Diagnostisch onderzoek
Een
MRI-scan van het hoofd kan abnormale botgroei in de schedel of de aanwezigheid van hypofysetumoren onthullen. De MRI-scan is nuttig voor het diagnosticeren van acromegalie en gigantisme. Daarnaast kan de arts een
röntgenfoto of
botscan maken om littekenweefsel in het bot (fibreuze dysplasie) en een verminderde botdichtheid te identificeren. Schildkliertumoren kunnen worden opgespoord met een
echografie van de schildklier (
schildklierscan). Een
bloedonderzoek is ook noodzakelijk en kan de volgende afwijkingen aantonen:
- bijnierafwijkingen
- een leverziekte, geelzucht (icterus) en leververvetting (vetlever)
- hyperparathyreoïdie (overmatige activiteit van de bijschildklier)
- hyperthyreoïdie (overmatige activiteit van de schildklier)
- hypofosfatemie (verlaagd fosfaatgehalte in het bloed)
- overmatige hoeveelheid bijnierhormonen in het bloed
- overmatige hoeveelheid prolactine in het bloed
- overmatige hoeveelheid groeihormonen in het bloed
Een genetisch onderzoek bevestigt de diagnose van het McCune-Albright syndroom.
Differentiële diagnose
Het is belangrijk om met de vele onderzoeken een correcte diagnose te stellen, omdat de volgende aandoeningen symptomen kunnen vertonen die lijken op die van het McCune-Albright syndroom:
Behandeling
Er is geen specifieke behandeling voor het McCune-Albright syndroom. Geneesmiddelen die de oestrogeenproductie blokkeren, zoals testolacton, kunnen effectief zijn voor sommige patiënten, maar niet voor allen.

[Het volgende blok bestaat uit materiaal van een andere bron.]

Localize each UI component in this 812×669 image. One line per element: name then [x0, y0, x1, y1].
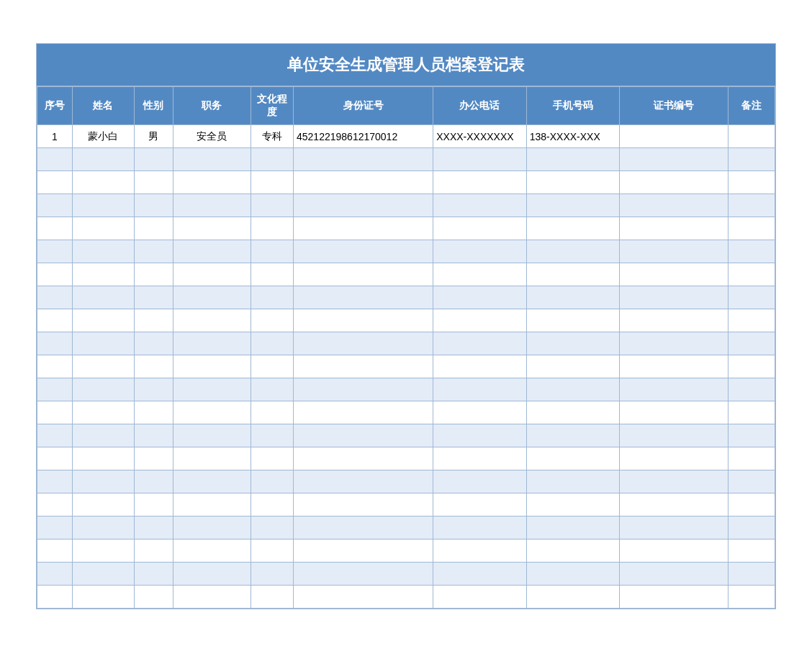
cell-id_number: [294, 286, 433, 309]
cell-office_phone: [433, 563, 526, 586]
cell-note: [728, 125, 775, 148]
col-header-mobile: 手机号码: [526, 87, 619, 125]
cell-position: [173, 309, 251, 332]
cell-mobile: [526, 332, 619, 355]
cell-seq: [37, 148, 73, 171]
cell-cert_no: [620, 493, 728, 516]
cell-note: [728, 401, 775, 424]
cell-position: [173, 148, 251, 171]
table-row: [37, 424, 775, 447]
cell-office_phone: [433, 217, 526, 240]
cell-education: [251, 447, 293, 470]
cell-education: [251, 355, 293, 378]
cell-education: [251, 194, 293, 217]
cell-seq: [37, 378, 73, 401]
cell-gender: [134, 540, 173, 563]
cell-id_number: [294, 401, 433, 424]
cell-gender: [134, 171, 173, 194]
cell-name: [72, 586, 134, 609]
cell-seq: [37, 217, 73, 240]
header-row: 序号 姓名 性别 职务 文化程度 身份证号 办公电话 手机号码 证书编号 备注: [37, 87, 775, 125]
cell-cert_no: [620, 563, 728, 586]
cell-education: [251, 309, 293, 332]
cell-office_phone: [433, 194, 526, 217]
cell-name: [72, 470, 134, 493]
cell-position: [173, 286, 251, 309]
cell-gender: [134, 516, 173, 540]
cell-position: [173, 493, 251, 516]
cell-mobile: [526, 286, 619, 309]
cell-gender: [134, 401, 173, 424]
cell-name: [72, 401, 134, 424]
cell-id_number: 452122198612170012: [294, 125, 433, 148]
cell-mobile: [526, 424, 619, 447]
cell-gender: [134, 286, 173, 309]
cell-seq: [37, 424, 73, 447]
cell-note: [728, 309, 775, 332]
cell-education: [251, 470, 293, 493]
cell-seq: [37, 240, 73, 263]
col-header-name: 姓名: [72, 87, 134, 125]
cell-seq: [37, 194, 73, 217]
cell-education: [251, 148, 293, 171]
cell-cert_no: [620, 540, 728, 563]
cell-office_phone: [433, 401, 526, 424]
cell-seq: [37, 355, 73, 378]
cell-office_phone: [433, 332, 526, 355]
cell-cert_no: [620, 148, 728, 171]
cell-mobile: [526, 309, 619, 332]
cell-position: [173, 194, 251, 217]
cell-position: [173, 563, 251, 586]
cell-gender: [134, 378, 173, 401]
cell-id_number: [294, 563, 433, 586]
table-row: [37, 470, 775, 493]
cell-id_number: [294, 194, 433, 217]
cell-gender: [134, 470, 173, 493]
cell-seq: [37, 309, 73, 332]
cell-name: [72, 194, 134, 217]
cell-name: [72, 493, 134, 516]
table-row: [37, 171, 775, 194]
table-row: [37, 286, 775, 309]
cell-mobile: [526, 148, 619, 171]
cell-note: [728, 171, 775, 194]
cell-cert_no: [620, 424, 728, 447]
cell-position: [173, 447, 251, 470]
cell-mobile: [526, 447, 619, 470]
cell-name: [72, 286, 134, 309]
cell-cert_no: [620, 447, 728, 470]
cell-note: [728, 493, 775, 516]
cell-seq: 1: [37, 125, 73, 148]
cell-position: [173, 540, 251, 563]
cell-position: [173, 332, 251, 355]
cell-office_phone: [433, 148, 526, 171]
cell-office_phone: [433, 470, 526, 493]
cell-education: [251, 563, 293, 586]
cell-mobile: [526, 493, 619, 516]
cell-id_number: [294, 240, 433, 263]
cell-position: [173, 586, 251, 609]
cell-gender: [134, 355, 173, 378]
cell-office_phone: [433, 355, 526, 378]
cell-seq: [37, 171, 73, 194]
cell-name: 蒙小白: [72, 125, 134, 148]
cell-name: [72, 424, 134, 447]
table-row: [37, 586, 775, 609]
personnel-register-table: 单位安全生成管理人员档案登记表 序号 姓名 性别 职务 文化程度 身份证号 办公…: [36, 43, 776, 609]
cell-mobile: [526, 516, 619, 540]
cell-name: [72, 447, 134, 470]
cell-id_number: [294, 217, 433, 240]
table-row: [37, 540, 775, 563]
col-header-seq: 序号: [37, 87, 73, 125]
cell-mobile: [526, 540, 619, 563]
cell-office_phone: [433, 447, 526, 470]
cell-cert_no: [620, 355, 728, 378]
cell-gender: [134, 240, 173, 263]
cell-seq: [37, 540, 73, 563]
cell-position: [173, 355, 251, 378]
cell-cert_no: [620, 125, 728, 148]
cell-education: [251, 586, 293, 609]
data-table: 序号 姓名 性别 职务 文化程度 身份证号 办公电话 手机号码 证书编号 备注 …: [37, 86, 775, 609]
cell-mobile: [526, 194, 619, 217]
cell-note: [728, 148, 775, 171]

Bijnierafwijkingen worden behandeld met een operatie waarbij de bijnieren worden verwijderd. Gigantisme en een
hypofyseadenoom (goedaardig gezwel in de hypofyse) worden behandeld met medicijnen die de hormoonproductie blokkeren of door middel van chirurgie.
Bij botproblemen worden vaak
bisfosfonaten voorgeschreven (medicijnen voor botaandoeningen). Botafwijkingen (vezelachtige dysplasie) kunnen ook door middel van een operatie worden behandeld. Spierversterkende oefeningen worden aanbevolen om de spierkracht te behouden en het risico op fracturen te minimaliseren.
Prognose
De levensduur van patiënten met het McCune-Albright syndroom is doorgaans relatief normaal. In zeldzame gevallen kunnen patiënten met ernstige symptomen om onverklaarbare redenen overlijden.
Complicaties
Soms kunnen
botletsels zich ontwikkelen tot kwaadaardige tumoren, zoals botkanker, hoewel dit bij minder dan 1% van de patiënten met het McCune-Albright syndroom voorkomt.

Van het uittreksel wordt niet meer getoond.